Kiril était peut être rond comme un coin mais il était encore capable d'additionner deux et deux. Et le résultat c'était une douzaine de types à l'air patibulaires qui le regardaient comme des chasseurs contemplent un canard sauvage. Autant dire que c'était pas amical comme façon de reluquer. Le charpentier leur adressa une salutation virile, aussi connue sous le nom de bras d'honneur, avant de tourner les talons et de partir en courant, laissant les chasseurs en puissance sur place.
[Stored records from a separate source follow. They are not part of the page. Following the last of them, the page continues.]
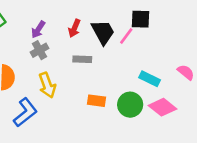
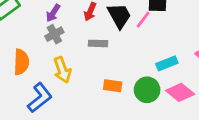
cyan rectangle: (150, 79) -> (167, 63), turned -48

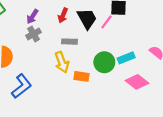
yellow arrow: (62, 70) -> (62, 62), moved
green circle: (147, 90) -> (104, 62), moved

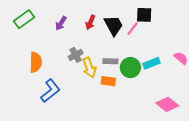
gray cross: (34, 34) -> (76, 55), moved
gray rectangle: (69, 42) -> (110, 61), moved
pink diamond: (137, 82) -> (167, 104), moved

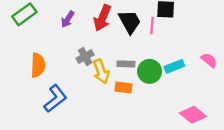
red arrow: (90, 22) -> (102, 18), size x1.5
pink line: (132, 29) -> (152, 25), turned -32

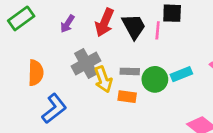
gray cross: (85, 56) -> (86, 63), size x1.5

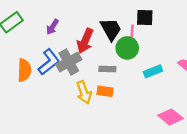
red arrow: (105, 22) -> (85, 41), moved
yellow arrow: (103, 79) -> (84, 92), moved
green circle: (155, 79) -> (127, 48), moved
blue L-shape: (54, 109) -> (49, 62), moved

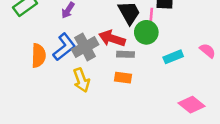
red arrow: (85, 41) -> (112, 38), moved, turned 85
yellow arrow: (84, 92) -> (81, 80), moved

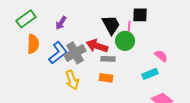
pink semicircle: (207, 51) -> (161, 56), moved
orange semicircle: (39, 56) -> (33, 44), moved
cyan rectangle: (173, 57) -> (150, 74), moved

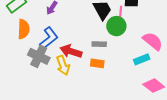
red arrow: (97, 46) -> (71, 51), moved
gray cross: (75, 53) -> (39, 56), moved, turned -35
pink semicircle: (161, 56) -> (153, 41), size x1.5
"Tous après lui ! On va pas le laisser se casser après ce qu'il a fait !"

"Courez lui après si vous tenez à mourir. Vous tiendrez pas une minute face à ce type. Alors plutôt que de dire des conneries et de nous faire encore plus passer pour des glands, aller m'jeter ces corps et faites venir le Doc'. J'ai encore du taff' pour lui..."

Les malfrats s'entre regardèrent, semblant hésiter sur la conduite à adopter. Finalement, le costaux aux cheveux poivre et sel prit la décision pour eux en s'emparant des poignets de l'un des types morts. Le voyage vers le cimetière marin de Dead End allait pouvoir commencer. Tandis que ses gars nettoyaient les dommages causés par le passage de l'ouragan Kiril, Joseph retourna au Hibou de Nuit. Il n'était pas en colère, oh que non. Il était... heureux. Il avait trouvé un égal et la perspective de pouvoir à nouveau échanger des coups avec lui le remplissait de joie. La preuve, le voilà qui fredonnait une chanson qui deviendrait, à n'en pas douter, sa marque de fabrique.

C’est l’heure, ta fin est proche,
Le gong l’a sonné
Je heurte, dans ma caboche,
L’âme d’un prisonnier…
De-ses-poings.
La violence de ses poings, t’envoie dans les gradins en te brisant les côtes
Des-pains.
Des coups bas et des pains, des targettes dans les reins, qui s’ront bientôt les votres.